A star financial adviser for Royal Alliance Associates Inc., who courted controversy last year when she criticized the firm's parent company, American International Group Inc., has joined Sterne Agee Financial Services Inc.
Meg Green on Aug. 31 left Royal Alliance, part of the Advisor Group broker-dealer network owned by AIG.
Ms. Greene is perennially listed by Barron's magazine as one of America's top 100 female advisers, and her eponymous firm manages $650 million.
CONFERENCE ISSUES
A Royal Alliance adviser for 28 years, Ms. Green last year made clear that she was disenchanted with Advisor Group's plans to hold one joint conference for its three broker-dealers instead of a conference for each.
Ms. Greene intepreted that as an effort by AIG toward more sharing of services at the three B-Ds.
“You just saw it: AIG was moving towards merging the three broker-dealers into one. But we don't want to swim in the public pool; we want to be with our own,” Ms. Green told industry news website AdvisorOne.
“We don't want to be the AIG Advisor Group; we want to be Royal Alliance. We're bigger and smarter and do more business than” FSC Securities Corp. and SagePoint Financial Inc., the other two broker-dealers in the network at the time, according to the website.
In an interview last Monday, Ms. Green said that she had made those comments privately to a reporter and apologized for them later.
“I was skewed. I apologized for the rotten way it became a headline,” Ms. Green said.
“I felt horrible about it later,” she said. “It's not me.”
Gil Weinreich, editor-in-chief of Research, which is published by the same company as the AdvisorOne website, disagrees with Ms. Green's version of what happened.
“Meg Green did not make those comments "privately' — it was all on the record,” Mr. Weinreich wrote in an e-mail. “In fact, we have the entire interview recorded on tape. That's why we stood by our story. She was not "skewed' but rather hoisted herself on her own petard.”
As for leaving Royal Alliance, Ms. Green said that the firm “has been stand-up.”
“They didn't want us to go. This was not their call,” Ms.
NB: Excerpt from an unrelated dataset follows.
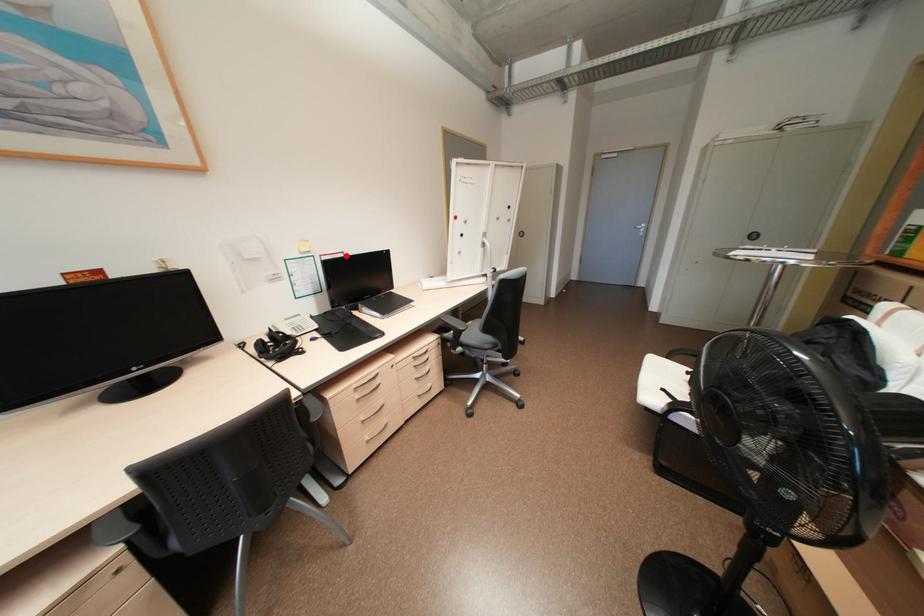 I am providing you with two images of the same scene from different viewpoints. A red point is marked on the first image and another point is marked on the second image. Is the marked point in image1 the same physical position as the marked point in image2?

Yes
Green said.
She said that her firm has worked closely with Sterne Agee over the past eight months to build the new platform and likened the firm to the “new kid on the block.”
Advisor Group spokeswoman Linda Malamut said: “We wish Meg Green and her team the best. Advisor Group continues to grow and recruit talented advisers to our firms. We are absolutely committed to Royal Alliance, FSC and SagePoint Financial, and their individual cultures, and are eager to welcome Woodbury Financial [Services Inc.] and their advisers when they join our organization.”
Ms. Green said that she discussed the importance of firm culture with AIG chief executive Robert Benmosche and Jay Wintrob, executive vice president of domestic life and retirement services, but their concerns lay elsewhere.
“They didn't understand culture; they understand business,” Ms. Green said.
“I was looking for culture, but it was dissipated” at the AIG broker-dealers, she said.
“Bigger is good for them, not for us,” Ms. Green said.
Sterne Agee, which offers trust services, research and investment banking, is the boutique-type of self-clearing broker-dealer she was seeking, she said.
“We're really the first ones on this part of [Sterne Agee's] platform,” Ms. Green said.